Não é triste pensar que quanto mais interessante uma pessoa é,
menor a chance de você vê-la andando por aí?



Nunca pensei se a conheceria um dia, pois não me interessava conhecê-la ou não,  tampouco me portei robusto ao apertarmos as mãos. Foi um "muito prazer" desinteressado, desses que são jogados ao vento e que nunca mais a gente acha porque nem procura. Também não importava se a veria de novo, nunca fiz muita questão em manter laços, principalmente, com quem não mostra interesse em mantê-los. Fico eu cá, ela lá, e tudo se ajeita, amanhã ninguém nem lembra, pensei.
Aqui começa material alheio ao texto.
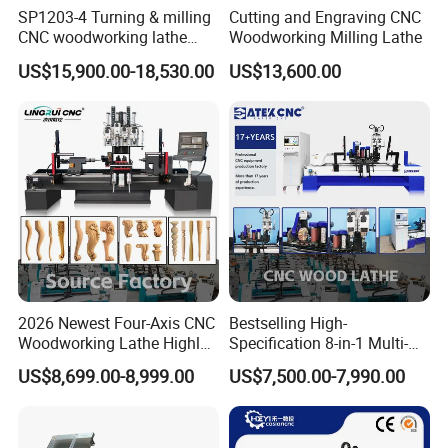
SP1203-4 Turning & milling
Cutting and Engraving CNC
CNC woodworking lathe
Woodworking Milling Lathe
machine for wood chair leg
US$15,900.00-18,530.00
US$13,600.00
2026 Newest Four-Axis CNC
Bestselling High-
Woodworking Lathe Highly
Specification 8-in-1 Multi-
Stable Woodworking Lathe
Functional Fully Automatic
Model
CK-1530-7T-5AXIS
US$8,699.00-8,999.00
US$7,500.00-7,990.00
CNC Woodworking Lathe
Processing
1500 * 300mm (customizable according to
Suitable for Processing
Dimensions
processing requirements)
Chair Legs Table Legs Bed
Frames etc.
Outro encontro, dois beijinhos no rosto, o de praxe, até quis achar estranho, mas é que talvez fôssemos tão irrelevantes um pro outro que não fazia diferença, pura educação, amigos em comum, tinha que ter mesmo aquela postura, fingir que ouve, fingir que fala. Eu cá, ela lá.

Numa noite dessas que a gente sai de casa por pura teimosia, clima de chuva, preguiça, quando ninguém tá afim de ir por achar que não vai dar ninguém na festa, onde todo mundo se encontra e se espanta, "você veio!", copo já na mão, papo furado com gente alheia, amigos cheios daqueles benditos esquemas, outros se jogando na pista de dança, uma amiga num canto mais reservado conversava com ela. Tudo levava minha atenção para aquele canto, sem qualquer motivo aparente, tinha mais luz, ou um lugar pra sentar, ou o bar ao lado, ah, eu queria mesmo uma bebida. "Oi", apertou minha mão, e continuou a conversa. Eu teria saído logo dali, era só mais uma para cumprimentar, missão cumprida. Só que parei pra ouvir e junto veio o parar pra olhar com o parar pra ver, cada palavra era uma surpresa, um pequeno choque a me despertar, percebi o quanto ela era interessante, ou o quanto eu já tinha me interessado, não só para uma festa, mas para uma tarde com sorvete ou cinema, ou simplesmente para uma tarde, uma manhã, uma noite. Não tinha copo na mão, mas já estava bêbada, e mesmo assim me cativava, me dava vontade de sair daquela festa, voltar ao "muito prazer" e dar toda a intensidade merecida com um típico "te conheço de algum lugar", porque a conhecia mesmo, conhecia tanto que evitava conhecer mais de perto. Era diferente e talvez eu sempre soubesse disso, mas mesmo assim me surpreendia ao ouvi-la falar, a voz mansa, os gestos sutis ao ajeitar a blusa e os cabelos, a convicção bagunçada ao falar: tudo me envolvia, o que me fez sair dali na tentativa de manter a irrelevância dos encontros que essa vida faz, pois a última que me apareceu deu tanto trabalho com esse lance de romance. E eu já sonhava com ela. Sim, era para sair dali às pressas, antes que tudo saísse do controle. Que continuasse, então, o acordo: ela lá, eu cá.

A noite estava boa, nem quente nem fria, bons goles, tequila, cerveja, vinho, gente indo e vindo, gente sumida aparecendo, gente sumindo. Em meio aquilo tudo, ela dançava como uma criança tímida e desengonçada, ou feito uma mulher sensual e misteriosa, que deixa curiosidade em cada passe, não dava pra definir direito. Não tinha nada de romance ali, éramos desconhecidos de apenas "oi" afinal, mas novamente arrisquei me aproximar, pois me parecia ser a pessoa mais próxima a mim naquela noite. Fingindo que não a via, que não havia nada demais naquela festa, embora ela já fosse tudo, eu a observava de canto de olho, ela parecia não querer nada com ninguém, só dançar, beber, curtir, viver, morrer. Cansada, talvez, ou embriagada demais, sentou-se ao meu lado, nos olhamos por algum tempo, alguns beijos nas mãos, completamente bêbados. Beijos e olhares alcoólicos, como se nos conhecêssemos há muito tempo e não precisássemos dizer nada, eu cá, ela lá.